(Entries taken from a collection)
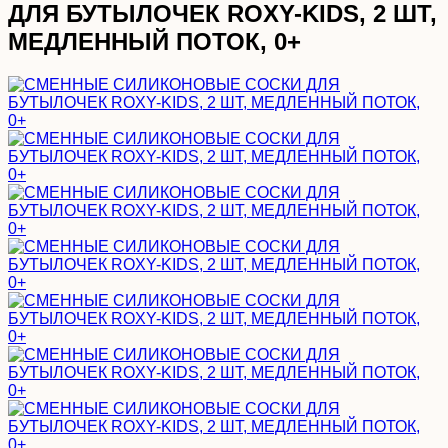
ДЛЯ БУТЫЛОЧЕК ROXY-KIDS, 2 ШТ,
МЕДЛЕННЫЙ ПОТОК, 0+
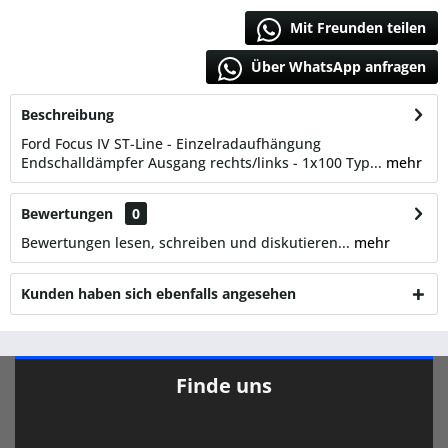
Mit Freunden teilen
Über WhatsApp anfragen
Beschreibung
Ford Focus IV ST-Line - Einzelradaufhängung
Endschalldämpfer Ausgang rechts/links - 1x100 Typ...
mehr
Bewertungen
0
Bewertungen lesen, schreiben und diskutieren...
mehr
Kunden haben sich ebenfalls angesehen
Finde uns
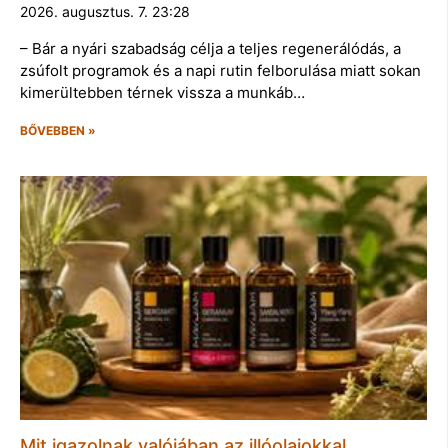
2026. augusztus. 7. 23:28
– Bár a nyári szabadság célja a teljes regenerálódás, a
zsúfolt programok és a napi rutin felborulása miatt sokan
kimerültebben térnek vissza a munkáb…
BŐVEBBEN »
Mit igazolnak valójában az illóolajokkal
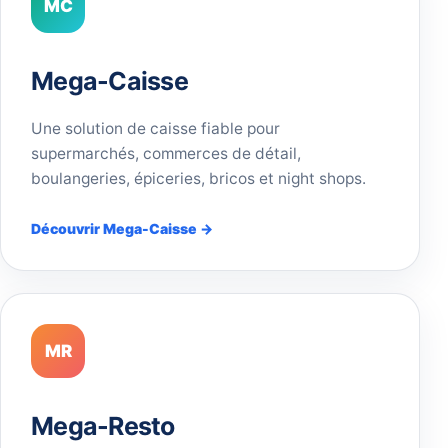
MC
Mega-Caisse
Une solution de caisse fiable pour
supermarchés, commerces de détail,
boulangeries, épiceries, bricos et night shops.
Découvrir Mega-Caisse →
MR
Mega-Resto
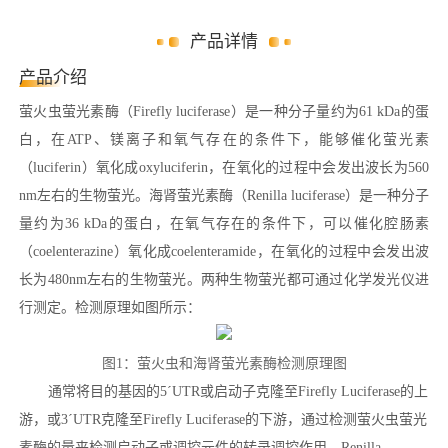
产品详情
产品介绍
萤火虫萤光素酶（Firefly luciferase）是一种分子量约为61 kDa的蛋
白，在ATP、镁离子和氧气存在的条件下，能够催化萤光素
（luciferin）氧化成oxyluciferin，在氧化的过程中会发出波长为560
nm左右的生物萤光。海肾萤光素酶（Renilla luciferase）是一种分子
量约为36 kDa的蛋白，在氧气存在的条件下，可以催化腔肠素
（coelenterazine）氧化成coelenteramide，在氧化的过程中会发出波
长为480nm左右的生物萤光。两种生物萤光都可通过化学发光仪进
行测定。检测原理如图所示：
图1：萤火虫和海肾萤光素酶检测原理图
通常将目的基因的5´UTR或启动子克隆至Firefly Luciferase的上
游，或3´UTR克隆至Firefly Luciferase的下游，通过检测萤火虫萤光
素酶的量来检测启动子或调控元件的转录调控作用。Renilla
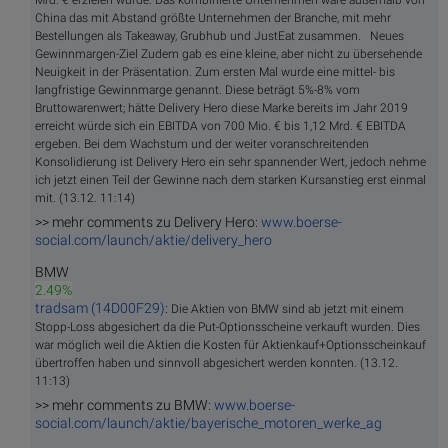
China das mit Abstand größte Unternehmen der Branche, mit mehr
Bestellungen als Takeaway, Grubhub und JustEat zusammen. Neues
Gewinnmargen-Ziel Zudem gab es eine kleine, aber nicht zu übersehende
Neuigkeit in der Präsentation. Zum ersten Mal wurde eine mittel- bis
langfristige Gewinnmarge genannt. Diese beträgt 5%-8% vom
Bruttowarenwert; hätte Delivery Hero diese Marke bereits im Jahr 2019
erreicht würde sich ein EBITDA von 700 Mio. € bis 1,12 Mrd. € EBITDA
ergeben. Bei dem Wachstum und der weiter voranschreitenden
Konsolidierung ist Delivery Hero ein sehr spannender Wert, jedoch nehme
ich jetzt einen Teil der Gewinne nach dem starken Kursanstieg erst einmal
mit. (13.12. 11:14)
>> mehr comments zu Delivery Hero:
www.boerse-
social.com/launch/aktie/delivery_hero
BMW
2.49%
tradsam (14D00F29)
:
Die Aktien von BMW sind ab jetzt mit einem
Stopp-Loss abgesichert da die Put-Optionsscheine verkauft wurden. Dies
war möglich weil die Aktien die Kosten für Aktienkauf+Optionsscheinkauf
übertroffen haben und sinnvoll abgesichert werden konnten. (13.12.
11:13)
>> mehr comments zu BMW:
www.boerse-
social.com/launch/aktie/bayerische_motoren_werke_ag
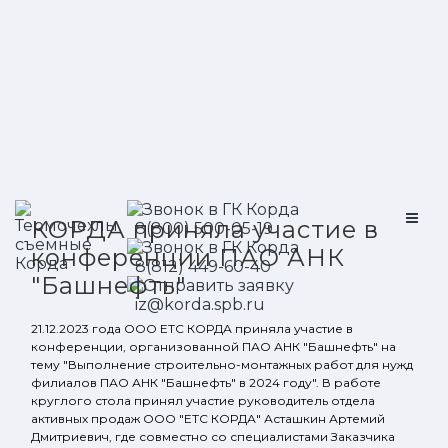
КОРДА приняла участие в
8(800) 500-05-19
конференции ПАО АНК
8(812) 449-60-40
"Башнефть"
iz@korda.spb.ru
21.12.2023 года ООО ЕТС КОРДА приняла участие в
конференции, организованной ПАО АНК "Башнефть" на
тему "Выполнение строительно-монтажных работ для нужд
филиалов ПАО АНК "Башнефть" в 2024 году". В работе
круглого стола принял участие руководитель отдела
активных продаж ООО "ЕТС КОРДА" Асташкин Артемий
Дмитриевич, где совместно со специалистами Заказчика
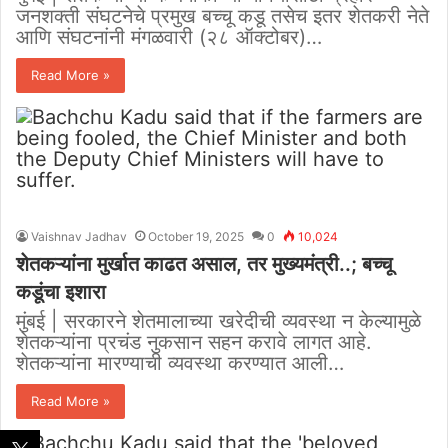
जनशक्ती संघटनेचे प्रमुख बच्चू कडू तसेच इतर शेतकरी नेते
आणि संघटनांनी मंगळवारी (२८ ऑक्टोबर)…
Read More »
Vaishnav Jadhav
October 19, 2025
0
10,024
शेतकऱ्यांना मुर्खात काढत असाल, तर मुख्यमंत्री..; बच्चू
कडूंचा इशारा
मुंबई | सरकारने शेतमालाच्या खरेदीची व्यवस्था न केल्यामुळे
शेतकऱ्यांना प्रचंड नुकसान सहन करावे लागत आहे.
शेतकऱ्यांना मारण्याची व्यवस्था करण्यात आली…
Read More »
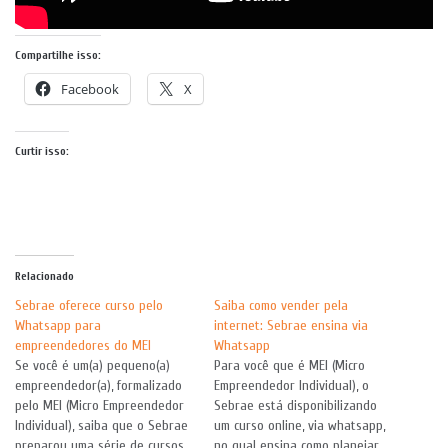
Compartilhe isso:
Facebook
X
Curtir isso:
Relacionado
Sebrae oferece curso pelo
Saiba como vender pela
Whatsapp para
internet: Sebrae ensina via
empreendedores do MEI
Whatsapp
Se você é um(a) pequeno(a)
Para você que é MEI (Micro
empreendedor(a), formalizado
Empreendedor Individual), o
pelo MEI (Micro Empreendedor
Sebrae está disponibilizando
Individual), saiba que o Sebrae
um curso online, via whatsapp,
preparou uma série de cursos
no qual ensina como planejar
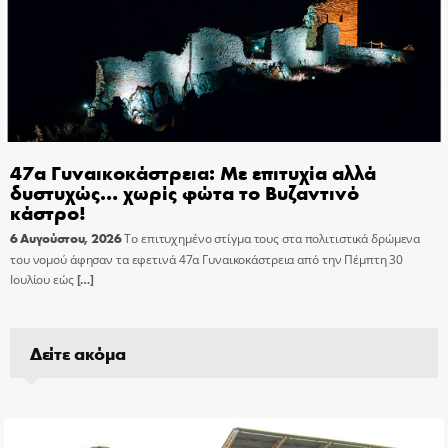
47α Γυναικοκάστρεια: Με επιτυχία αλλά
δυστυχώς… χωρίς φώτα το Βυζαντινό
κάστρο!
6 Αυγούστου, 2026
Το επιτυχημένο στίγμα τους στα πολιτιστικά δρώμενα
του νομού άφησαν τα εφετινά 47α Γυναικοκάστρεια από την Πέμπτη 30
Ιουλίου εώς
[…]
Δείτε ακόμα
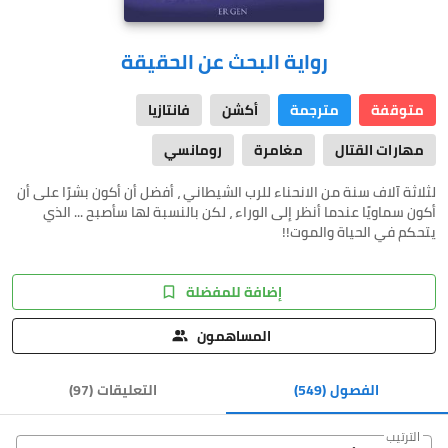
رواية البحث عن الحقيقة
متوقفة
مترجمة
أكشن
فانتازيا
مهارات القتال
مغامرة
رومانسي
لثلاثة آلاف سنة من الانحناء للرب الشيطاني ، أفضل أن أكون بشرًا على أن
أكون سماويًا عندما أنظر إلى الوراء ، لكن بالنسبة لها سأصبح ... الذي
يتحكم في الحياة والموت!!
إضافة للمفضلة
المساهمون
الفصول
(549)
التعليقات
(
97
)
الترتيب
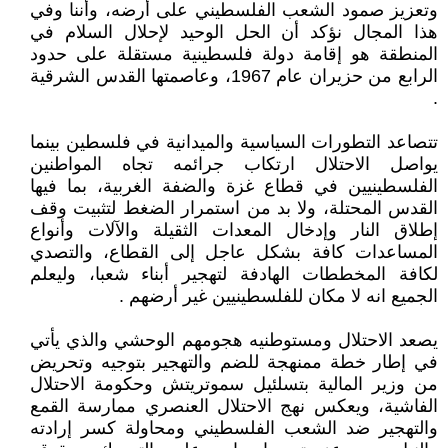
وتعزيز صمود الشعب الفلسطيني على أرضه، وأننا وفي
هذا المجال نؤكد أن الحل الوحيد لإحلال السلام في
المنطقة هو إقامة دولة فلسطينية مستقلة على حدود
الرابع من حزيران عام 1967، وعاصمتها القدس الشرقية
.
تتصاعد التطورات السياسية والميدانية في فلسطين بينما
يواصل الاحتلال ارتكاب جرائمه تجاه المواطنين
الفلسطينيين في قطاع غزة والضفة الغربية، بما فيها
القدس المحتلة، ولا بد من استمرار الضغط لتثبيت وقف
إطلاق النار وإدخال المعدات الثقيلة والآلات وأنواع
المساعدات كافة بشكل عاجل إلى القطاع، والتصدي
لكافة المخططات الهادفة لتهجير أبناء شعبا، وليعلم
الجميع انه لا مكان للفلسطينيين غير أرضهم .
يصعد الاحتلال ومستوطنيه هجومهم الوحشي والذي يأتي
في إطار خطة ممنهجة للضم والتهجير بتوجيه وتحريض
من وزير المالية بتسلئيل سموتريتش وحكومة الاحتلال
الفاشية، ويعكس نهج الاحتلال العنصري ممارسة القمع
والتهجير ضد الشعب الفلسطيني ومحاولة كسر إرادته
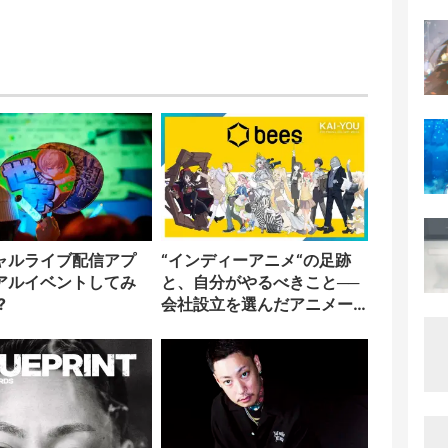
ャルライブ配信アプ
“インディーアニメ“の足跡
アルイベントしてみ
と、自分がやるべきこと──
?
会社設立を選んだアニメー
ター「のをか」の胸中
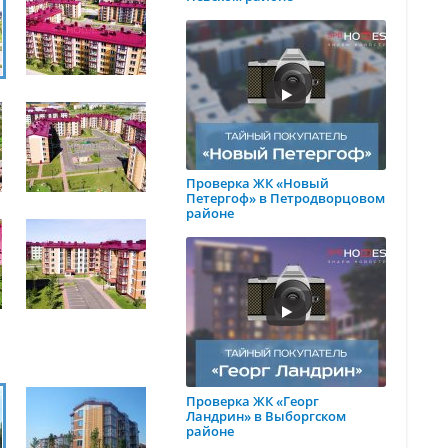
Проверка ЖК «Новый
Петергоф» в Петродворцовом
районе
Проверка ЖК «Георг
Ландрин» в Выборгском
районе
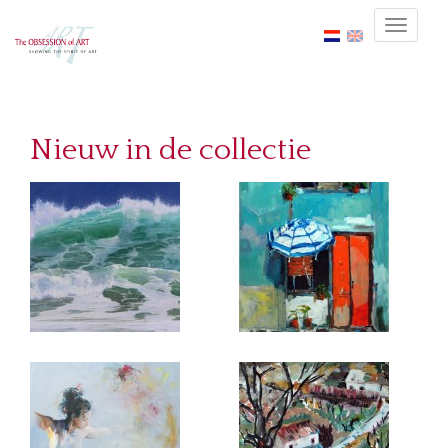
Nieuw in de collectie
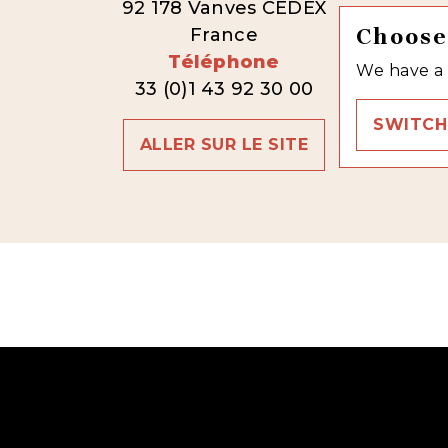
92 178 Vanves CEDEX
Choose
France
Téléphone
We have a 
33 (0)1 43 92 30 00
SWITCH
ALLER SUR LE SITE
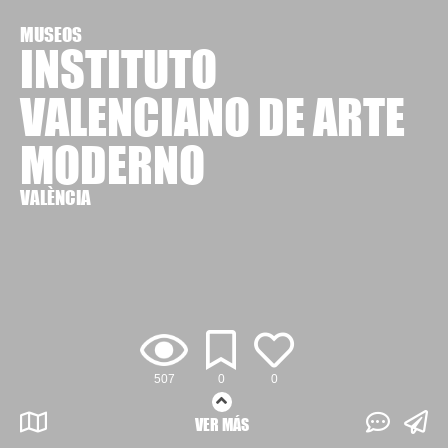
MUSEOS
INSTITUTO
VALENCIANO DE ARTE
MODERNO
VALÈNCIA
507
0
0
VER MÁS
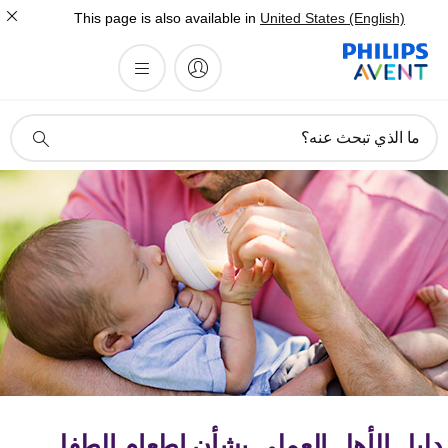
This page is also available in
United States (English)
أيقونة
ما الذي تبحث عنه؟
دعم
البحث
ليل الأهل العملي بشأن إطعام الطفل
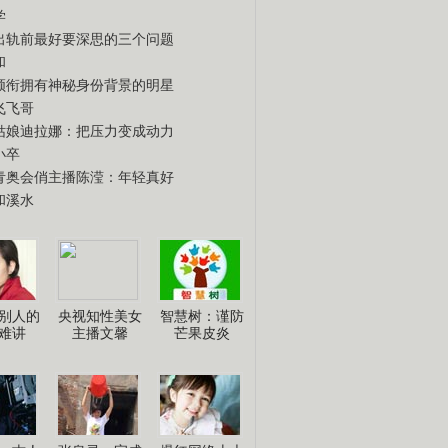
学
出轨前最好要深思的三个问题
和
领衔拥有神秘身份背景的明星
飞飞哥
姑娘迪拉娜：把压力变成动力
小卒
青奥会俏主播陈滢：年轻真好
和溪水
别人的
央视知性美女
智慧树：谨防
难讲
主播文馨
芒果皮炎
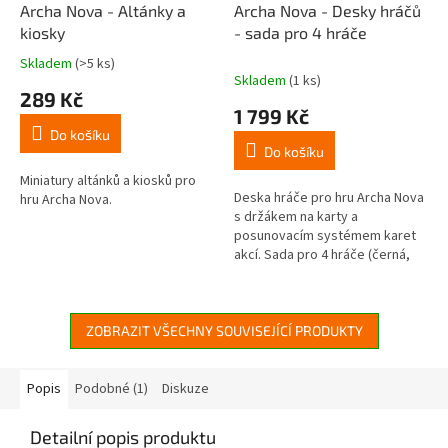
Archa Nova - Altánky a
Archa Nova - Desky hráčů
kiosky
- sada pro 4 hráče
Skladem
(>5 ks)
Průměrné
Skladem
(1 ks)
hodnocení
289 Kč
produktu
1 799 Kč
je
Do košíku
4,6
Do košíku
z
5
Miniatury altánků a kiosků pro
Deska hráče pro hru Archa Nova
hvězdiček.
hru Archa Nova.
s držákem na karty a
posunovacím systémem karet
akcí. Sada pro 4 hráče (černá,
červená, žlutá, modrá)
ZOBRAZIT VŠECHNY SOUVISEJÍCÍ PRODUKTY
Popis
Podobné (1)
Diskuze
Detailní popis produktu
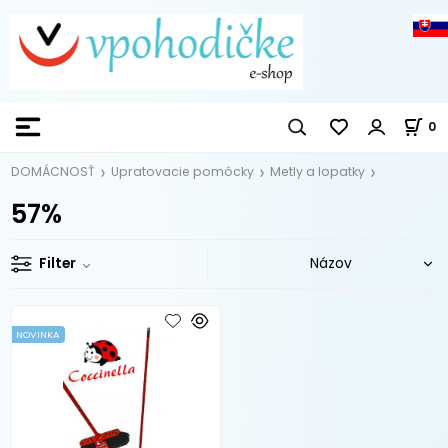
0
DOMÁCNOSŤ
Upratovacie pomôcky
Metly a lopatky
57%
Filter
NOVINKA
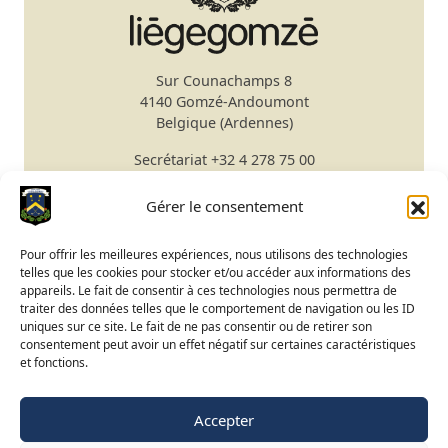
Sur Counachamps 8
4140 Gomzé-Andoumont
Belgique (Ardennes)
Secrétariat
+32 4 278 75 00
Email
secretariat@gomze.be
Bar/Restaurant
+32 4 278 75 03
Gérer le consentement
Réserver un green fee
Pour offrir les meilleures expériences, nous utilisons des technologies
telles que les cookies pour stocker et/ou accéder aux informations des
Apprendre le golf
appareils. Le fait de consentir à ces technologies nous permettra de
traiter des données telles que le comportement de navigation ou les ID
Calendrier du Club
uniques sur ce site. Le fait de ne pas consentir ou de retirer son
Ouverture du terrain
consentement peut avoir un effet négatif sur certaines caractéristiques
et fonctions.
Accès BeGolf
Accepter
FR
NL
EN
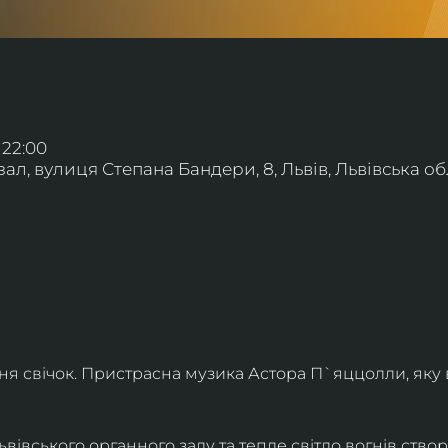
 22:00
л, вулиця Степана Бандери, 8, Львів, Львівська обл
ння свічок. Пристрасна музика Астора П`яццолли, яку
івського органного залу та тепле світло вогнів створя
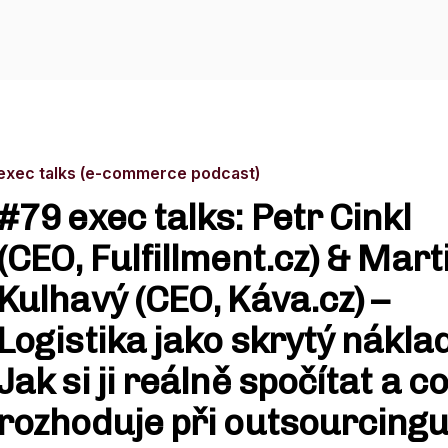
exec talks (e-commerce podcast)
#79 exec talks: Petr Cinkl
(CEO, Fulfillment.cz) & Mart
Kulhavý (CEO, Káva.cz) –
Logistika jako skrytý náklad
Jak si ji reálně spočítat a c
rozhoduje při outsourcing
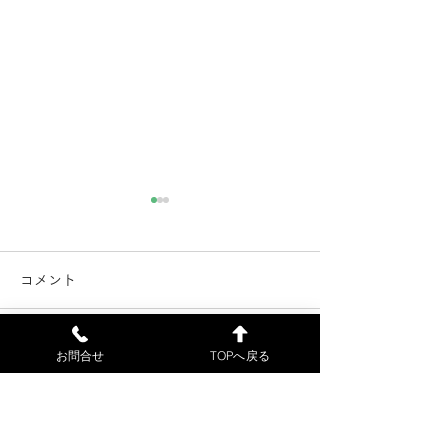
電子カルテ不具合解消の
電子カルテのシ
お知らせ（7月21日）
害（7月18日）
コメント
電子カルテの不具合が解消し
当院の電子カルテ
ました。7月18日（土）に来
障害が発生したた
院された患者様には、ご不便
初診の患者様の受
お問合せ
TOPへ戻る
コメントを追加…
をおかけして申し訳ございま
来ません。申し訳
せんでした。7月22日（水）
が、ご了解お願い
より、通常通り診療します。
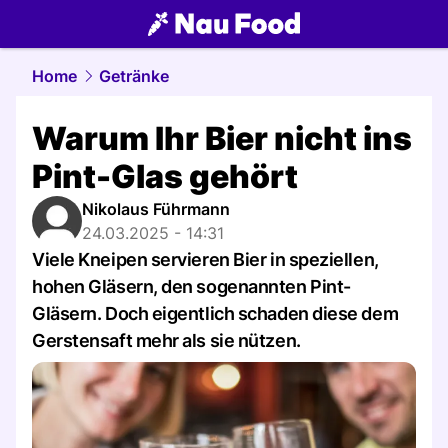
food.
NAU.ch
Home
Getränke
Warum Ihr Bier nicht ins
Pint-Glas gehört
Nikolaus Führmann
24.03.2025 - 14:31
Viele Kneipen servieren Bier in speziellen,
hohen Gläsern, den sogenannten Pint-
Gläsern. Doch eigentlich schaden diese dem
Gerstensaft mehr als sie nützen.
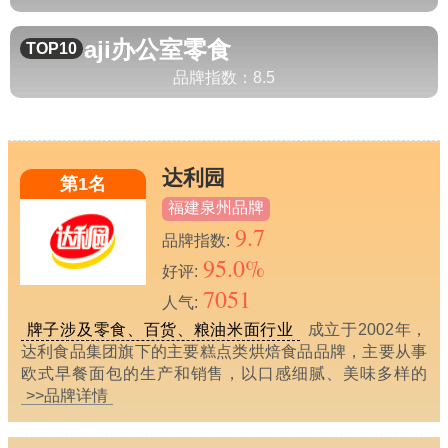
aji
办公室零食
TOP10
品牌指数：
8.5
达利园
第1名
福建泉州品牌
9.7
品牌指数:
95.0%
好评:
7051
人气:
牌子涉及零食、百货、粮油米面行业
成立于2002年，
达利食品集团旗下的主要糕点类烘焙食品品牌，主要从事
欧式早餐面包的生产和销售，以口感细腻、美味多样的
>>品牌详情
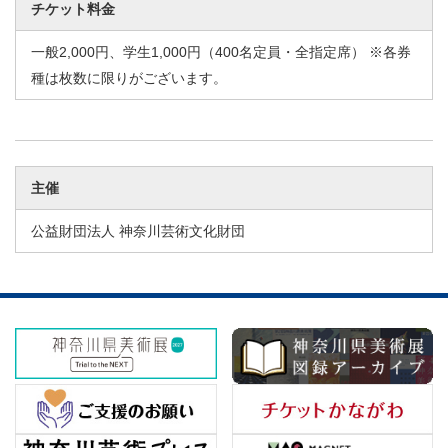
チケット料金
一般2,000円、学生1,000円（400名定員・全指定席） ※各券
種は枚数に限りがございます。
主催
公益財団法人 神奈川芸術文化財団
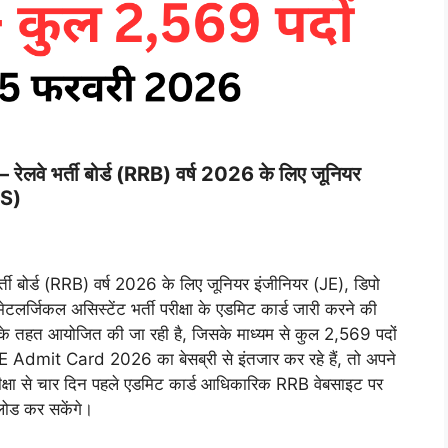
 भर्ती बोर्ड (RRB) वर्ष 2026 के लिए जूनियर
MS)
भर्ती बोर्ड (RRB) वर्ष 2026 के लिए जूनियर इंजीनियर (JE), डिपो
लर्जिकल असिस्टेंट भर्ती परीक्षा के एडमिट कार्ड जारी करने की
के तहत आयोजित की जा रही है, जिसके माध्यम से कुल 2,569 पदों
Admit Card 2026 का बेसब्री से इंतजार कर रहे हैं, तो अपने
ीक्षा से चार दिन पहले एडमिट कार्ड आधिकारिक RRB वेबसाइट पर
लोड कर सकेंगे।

§ **HOW TO COMPLETE THIS TASK**
What lines in the records contain the word "КОРДА"? Return each one.

§ **EXERCISE RESULT**
КОРДА приняла участие в
21.12.2023 года ООО ЕТС КОРДА приняла участие в
активных продаж ООО "ЕТС КОРДА" Асташкин Артемий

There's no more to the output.